Big Dave rolls his eyes when I say things like that.  Just so you know.

I know that he cannot replace Rebel...and we do not expect him to.  Any more than Rebel could replace Harley or Dixie could replace Hannah.  We just want to fill our home with the sounds of dog tags rattling, the occasional bark-a-thon, and the occasional mess so I can complain about it.

Riley was absolutely still when I picked him up.  And then he came into our house full of company this weekend and stayed in the dog bed and observed it all.  Dixie was not exactly rolling out the red carpet, but she didn't try to eat him like she does the grandcat...so I thought that there was hope.  Had Rebel been here, he'd have had Riley's bag packed and his ticket for Siberia waiting for him beside the door.

He's a bit of a bundle of joy right now.  He's somewhat potty trained...although most shih tzus take 40 forevers to get it completely right.  Here, let me interpret that for you...they never really do.  He has been in this house since Saturday and has already learned to "sit" and we are working on "shake."  Although he is a bit ADD...he's smart...and he is trying like the dickens to impress Dixie.  Since she seems to enjoy it...I think he's succeeding.  

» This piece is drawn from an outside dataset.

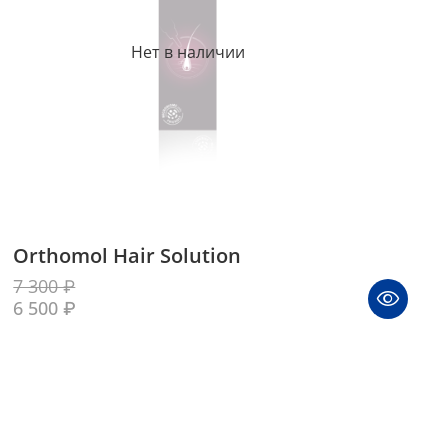
Нет в наличии
Orthomol Hair Solution
7 300 ₽
6 500 ₽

I am watching him right now as he drags clothes out of Brian's room into the dining room and chews on them.  Uh oh.  Every dog we've had has enjoyed eating underwear...and for years...before guests came...we had to make sure that there wasn't a pair of boxers or a thong in the foyer.

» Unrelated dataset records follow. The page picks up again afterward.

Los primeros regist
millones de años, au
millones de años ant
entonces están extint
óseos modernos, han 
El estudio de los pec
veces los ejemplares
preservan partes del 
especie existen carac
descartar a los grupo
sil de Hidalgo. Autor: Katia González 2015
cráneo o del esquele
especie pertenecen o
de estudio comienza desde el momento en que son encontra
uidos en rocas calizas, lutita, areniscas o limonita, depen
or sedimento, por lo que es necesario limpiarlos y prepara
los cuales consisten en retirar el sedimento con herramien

Harley and Rebel were the worst in this regard.  Boys.  And Harley has the distinction of being the only one of them who actually ate part of the house.  There is a corner of a windowsill in my bedroom that has been like he left it in 2002.  I haven't had the heart to repair it.

Dixie just turns over the trashcans in the bathrooms...because she can.

I don't know what Riley's personality will turn out to be...but I do know this...he's already one of us. He looks like Dixie, and he was made to order.  And honestly?  Although I'd give anything to have my Rebel back...I am honestly okay with bringing another baby into this family while we are working through our grief.  It is a little bittersweet...but it has been really nice to smile through the tears.

So there's that...

I'm sure that there will be many stories to tell down the road...but I wanted you to have the backstory first.